К несчастью, мифологический восточный змий из Азии вкрался в греческий и римский мир. Уродливые вымыслы восторженной Индии способствовали искажению мировоззрений двух великих народов, и Александрия превратилась в перевалочный пункт между Европой, Азией и Африкой, систематизируя лжеучения и величая их именем науки.
ГЛАДИАТОРЫ
Молодой философ-египтянин, развивающий свои туманные теории, уже однажды встречался на нашем пути. Это он, тщательно закутанный в плащ с опущенной на глаза шляпой обменивался таинственными словами с трактирщиком Плачидежано, хозяином таверны Геркулеса-победителя, у часовни Пудиция, когда наш герой Тито Вецио следовал с триумфальной процессией консула Гая Мария.

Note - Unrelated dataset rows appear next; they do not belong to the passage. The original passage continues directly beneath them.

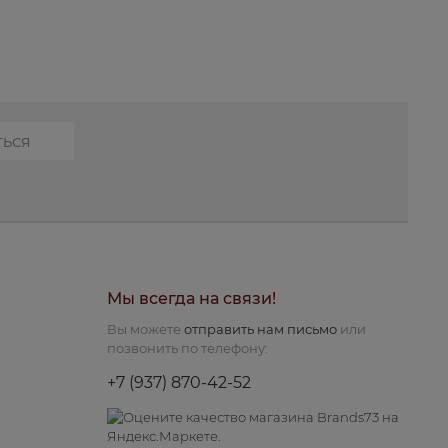
КУПИТЬ
Мы всегда на связи!
Вы можете
отправить нам письмо
или
позвонить по телефону:
+7 (937) 870-42-52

В то время, как весь народ приветствовал победителей, египтянин, спрятавшись за угол между Триумфальной улицей и Бычьим рынком, осыпал зловещими проклятиями молодого всадника. Он, как видно, был заклятым врагом последнего. Именно на него намекал преданный Тито Вецио рудиарий Черзано. Если же ко всему этому добавить, что имя египтянина было Аполлоний, служившее паролем для ночных посещений старого Вецио, то становится ясным, что молодой философ — вовсе не эпизодическое лицо, а один из главных героев разыгрывающейся перед нами драмы.
— Ты меня спрашиваешь, чудная Метелла, что я думаю о любви? — говорил философ нежным, вкрадчивым голосом. — Справься у всадников, щеголей Рима, они представят тебе любовь в образе милого ребенка, с завязанными глазами, с крыльями бабочки, порхающей с цветка на цветок. Этим, конечно, они хотят сказать, что любовь их слепа, непостоянна и капризна, и вполне достойна их самих. Обладая мозгом легче пуха и порочным сердцем, эти люди не могут и не хотят понимать другой любви. Но мы такой любви не принимаем, потому что обуздали и мысли и сердце правилами божественной мудрости. По нашему мнению любовь — это преобразование души, она должна сливаться с любимым предметом и составлять вместе с ним одно целое, подобно тому, как капля сливается с каплей или пламя с пламенем. Для людей безмозглых и фатов любовь ведет к пресыщению и скуке; для нас она есть вечное, непрерывное блаженство, уничтожающее все страсти, все нужды, все мысли. Никакие препятствия не могут разъединить любящих сердец, старость не ослабляет любовь, не в состоянии уничтожить ее и сама смерть.